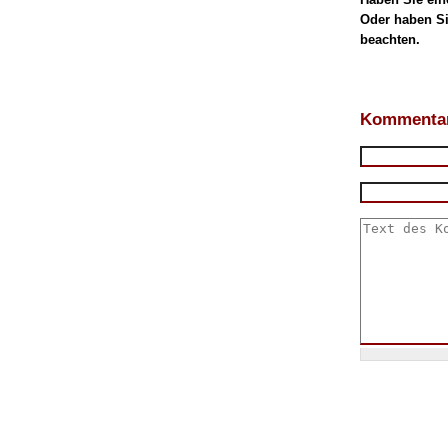
Oder haben Si
beachten.
Kommentar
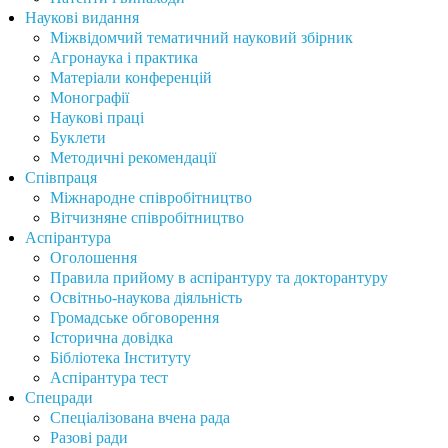
Наукові видання
Міжвідомчий тематичний науковий збірник
Агронаука і практика
Матеріали конференцій
Монографії
Наукові праці
Буклети
Методичні рекомендації
Співпраця
Міжнародне співробітництво
Вітчизняне співробітництво
Аспірантура
Оголошення
Правила прийому в аспірантуру та докторантуру
Освітньо-наукова діяльність
Громадське обговорення
Історична довідка
Бібліотека Інституту
Аспірантура тест
Спецради
Спеціалізована вчена рада
Разові ради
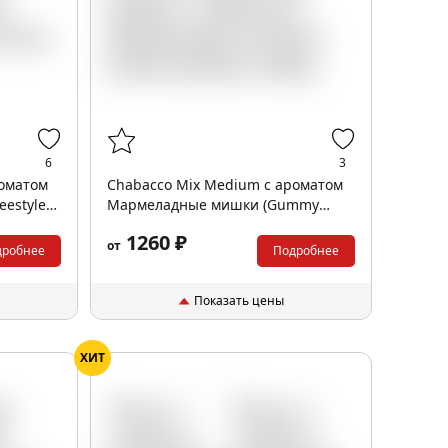
6
3
роматом
Chabacco Mix Medium с ароматом
estyle),
Мармеладные мишки (Gummy
bears), 200гр.
1260 ₽
от
дробнее
Подробнее
Показать цены
ХИТ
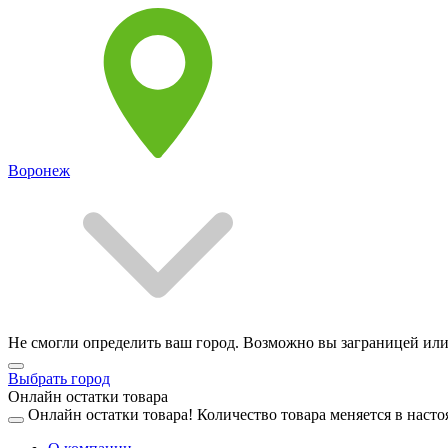
Воронеж
Не смогли определить ваш город. Возможно вы заграницей или
Выбрать город
Онлайн остатки товара
Онлайн остатки товара!
Количество товара меняется в насто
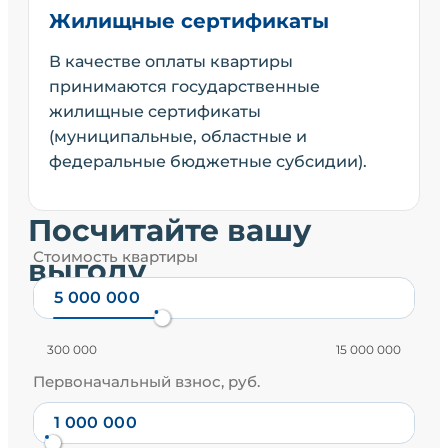
Жилищные сертификаты
В качестве оплаты квартиры
принимаются государственные
жилищные сертификаты
(муниципальные, областные и
федеральные бюджетные субсидии).
Посчитайте вашу
Стоимость квартиры
выгоду
300 000
15 000 000
Первоначальный взнос, руб.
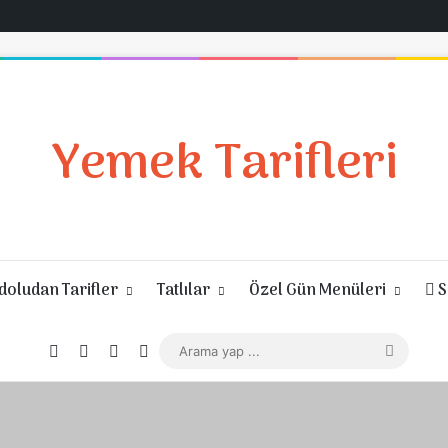
Yemek Tarifleri
oludan Tarifler
Tatlılar
Özel Gün Menüleri
S
Giriş Yap
Rastgele Makale
Kenar Bölmesi
Dış görünümü değiştir
Arama
yap
...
━━━━━━━━━━━━━━━━
• [WHAT YOU SHOULD DO]: For the span from the line containing "Özel Gün Menüleri" through the last line of the entries above, transcribe each line exactly and leave out everything else.

• [FINAL ANSWER]:
Özel Gün Menüleri
S
Giriş Yap
Rastgele Makale
Kenar Bölmesi
Dış görünümü değiştir
Arama
yap
...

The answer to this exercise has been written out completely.